Along with all other necessities of life and rising prices, citizens find it increasingly difficult to allocate for rent.

“The general rule in the West is that the ratio of rent to income should not be higher than 30 percent, which means that the tenant should earn at least three times more than he gives for rent, and anything over 30 percent is considered a high burden of housing costs. On the example of Montenegro, that relationship is far less favorable if we take into account the average rent and salary”, explains Đikanović.

And then when it is necessary to set aside not 30 percent of the salary for the rent for an apartment, but the entire minimum or average salary, it is clear that a large number of citizens are barely “making ends meet”.

The question Is how those with the lowest incomes pay for the apartment.

“For a long time, we have been dealing with the fact that today in Montenegro we have twice as many tenants than was represented by the 2011 census. We think that in Montenegro we have over 30,000 tenant families, of which at least 50-60 percent are in a real state of social need. If we emphasize that among tenants we have pensioners, single parents, persons with disabilities, displaced persons, then it is clear to every human being how much of a problem it is, but also the urgency to do something”, said Živković.

And while we wait for apartment and rental prices to drop, there is no concrete solution.

“Had a meeting with the president of the Committee for Health, Labor and Social Welfare.
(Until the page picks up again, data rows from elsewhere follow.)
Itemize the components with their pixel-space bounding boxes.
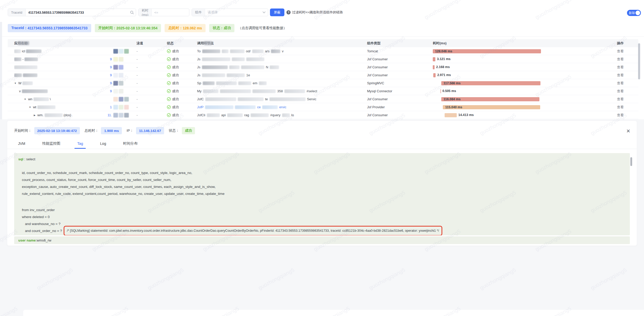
component-type-cell: SpringMVC xyxy=(367,79,429,87)
endpoint-text-fragment: (dos) xyxy=(64,113,71,117)
table-row[interactable]: v9-成功My358#selectMysql Connector0.505 ms… xyxy=(8,87,638,95)
trace-summary-row: TraceId：4117343.56553.17398559863541733 … xyxy=(8,24,287,32)
redacted-blur-block xyxy=(14,49,21,53)
filter-button[interactable]: 屏蔽 xyxy=(270,9,284,16)
search-icon[interactable] xyxy=(128,11,136,14)
view-action-link[interactable]: 查看 xyxy=(617,111,632,119)
redacted-blur-block xyxy=(251,113,269,117)
sql-user-box: user name : wms6_rw xyxy=(14,236,630,244)
tab-jvm[interactable]: JVM xyxy=(18,138,26,149)
endpoint-text-fragment: Servic xyxy=(307,97,316,101)
duration-bar: 128.046 ms xyxy=(433,49,541,53)
table-vertical-scrollbar[interactable] xyxy=(638,43,640,79)
sql-clauses: from inv_count_order where deleted = 0 a… xyxy=(22,206,630,234)
component-type-cell: Jsf Provider xyxy=(367,103,429,111)
sql-select-columns: id, count_order_no, schedule_count_mark,… xyxy=(22,169,630,197)
component-select-group[interactable]: 组件 请选择 xyxy=(192,9,268,16)
redacted-blur-block xyxy=(238,97,264,101)
color-block xyxy=(119,81,123,86)
collapse-arrow-icon[interactable]: ▶ xyxy=(34,114,36,117)
toolbar-divider xyxy=(0,36,644,37)
redacted-blur-block xyxy=(262,105,278,109)
trace-id-label: TraceId： xyxy=(11,26,28,30)
duration-bar-track: 2.168 ms xyxy=(433,65,544,70)
table-row[interactable]: ▼W9-成功SpemSpringMVC117.566 ms查看 xyxy=(8,79,638,87)
endpoint-text-fragment: - xyxy=(22,57,23,61)
sql-key: sql xyxy=(18,157,23,161)
sql-marking-highlight: /* [SQLMarking] statementId: com.jdwl.wm… xyxy=(64,226,442,235)
tab-时间分布[interactable]: 时间分布 xyxy=(123,138,138,149)
table-row[interactable]: ▶wm.(dos)11.-成功JsfCliapirag#queryloJsf C… xyxy=(8,111,638,119)
trace-viewer-page: TraceId 耗时(ms) 组件 请选择 屏蔽 ? 过滤耗时<=阈值和所选组件… xyxy=(0,0,644,316)
color-block xyxy=(113,97,118,102)
redacted-blur-block xyxy=(259,81,267,85)
tab-log[interactable]: Log xyxy=(100,138,107,149)
view-action-link[interactable]: 查看 xyxy=(617,47,632,55)
chevron-down-icon xyxy=(260,11,268,13)
sql-box-scrollbar[interactable] xyxy=(630,157,632,166)
table-row[interactable]: ▼wt1-成功JsfPceervicJsf Provider115.040 ms… xyxy=(8,103,638,111)
span-count-number: 11. xyxy=(103,111,112,119)
color-block xyxy=(119,105,123,110)
endpoint-cell: Js xyxy=(197,55,367,63)
redacted-blur-block xyxy=(216,81,237,85)
header-action: 操作 xyxy=(617,39,632,47)
app-name-cell: icl xyxy=(14,47,104,55)
table-row[interactable]: 9-成功JsNJsf Consumer2.168 ms查看 xyxy=(8,63,638,71)
table-row[interactable]: ▼wn\-成功JsfCteServicJsf Consumer116.084 m… xyxy=(8,95,638,103)
view-action-link[interactable]: 查看 xyxy=(617,87,632,95)
header-cost: 耗时(ms) xyxy=(433,39,510,47)
view-action-link[interactable]: 查看 xyxy=(617,103,632,111)
expand-arrow-icon[interactable]: ▼ xyxy=(29,106,31,109)
success-check-icon xyxy=(167,113,171,117)
redacted-blur-block xyxy=(229,65,240,69)
view-action-link[interactable]: 查看 xyxy=(617,95,632,103)
redacted-blur-block xyxy=(205,97,236,101)
status-text: 成功 xyxy=(172,113,179,118)
duration-bar: 116.084 ms xyxy=(441,97,539,101)
endpoint-text-fragment: 358 xyxy=(277,89,283,93)
duration-label: 0.505 ms xyxy=(441,89,456,93)
table-row[interactable]: 9-成功Js1eJsf Consumer2.971 ms查看 xyxy=(8,71,638,79)
tab-性能监控图[interactable]: 性能监控图 xyxy=(42,138,61,149)
span-count-number xyxy=(103,95,112,103)
table-row[interactable]: icl-成功Tood/a/svTomcat128.046 ms查看 xyxy=(8,47,638,55)
cost-input[interactable] xyxy=(152,11,189,14)
redacted-blur-block xyxy=(203,81,215,85)
endpoint-text-fragment: lo xyxy=(291,113,294,117)
duration-bar-track: 117.566 ms xyxy=(433,81,544,86)
table-row[interactable]: -9-成功JsJsf Consumer3.121 ms查看 xyxy=(8,55,638,63)
span-count-number: 1 xyxy=(103,103,112,111)
span-detail-panel: 开始时间： 2025-02-18 13:19:46:472 总耗时： 1.900… xyxy=(7,121,637,246)
duration-label: 115.040 ms xyxy=(443,105,462,109)
app-name-cell: ▼wn\ xyxy=(14,95,104,103)
view-action-link[interactable]: 查看 xyxy=(617,71,632,79)
traceid-input[interactable] xyxy=(26,11,128,14)
cost-input-group: 耗时(ms) xyxy=(138,9,189,16)
toggle-knob xyxy=(635,11,640,15)
header-endpoint: 调用环节点 xyxy=(197,39,249,47)
duration-label: 128.046 ms xyxy=(433,49,452,53)
expand-arrow-icon[interactable]: ▼ xyxy=(24,98,26,101)
redacted-blur-block xyxy=(284,89,305,93)
expand-arrow-icon[interactable]: ▼ xyxy=(14,82,16,85)
close-icon[interactable]: ✕ xyxy=(625,128,631,134)
status-cell: 成功 xyxy=(167,95,193,103)
color-block xyxy=(119,49,123,54)
new-version-toggle[interactable]: 新版 xyxy=(627,10,641,16)
status-text: 成功 xyxy=(172,65,179,70)
status-cell: 成功 xyxy=(167,63,193,71)
sql-column-line: id, count_order_no, schedule_count_mark,… xyxy=(22,169,630,176)
endpoint-text-fragment: Js xyxy=(197,73,200,77)
duration-bar-track: 115.040 ms xyxy=(433,105,544,110)
status-text: 成功 xyxy=(172,105,179,110)
view-action-link[interactable]: 查看 xyxy=(617,79,632,87)
tab-tag[interactable]: Tag xyxy=(77,138,84,149)
view-action-link[interactable]: 查看 xyxy=(617,63,632,71)
redacted-blur-block xyxy=(23,73,37,77)
duration-bar-track: 116.084 ms xyxy=(433,97,544,102)
view-action-link[interactable]: 查看 xyxy=(617,55,632,63)
duration-bar xyxy=(445,113,457,117)
redacted-blur-block xyxy=(232,57,245,61)
span-count-number: 9 xyxy=(103,79,112,87)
They stated that it is a huge problem, unacceptable for a serious country, and that it must be reacted urgently. Irresponsible social policy and non-enforcement of existing laws have led to a situation where tens of thousands of tenant families have no chance to solve the housing issue,” says Živković.

The current rental prices for apartments, as Đikanović explains, will also affect the fact that some neighborhoods are “singled out” as affordable only for a certain segment of the population.

“These trends entail many difficulties for tenants. I believe that, among other things, there will be an accelerated segmentation of settlements into those that will remain accessible and where the majority of the population will live, as well as those that will cease to be so and will be mostly inhabited by foreigners or used for tourist purposes”, Đikanović concluded.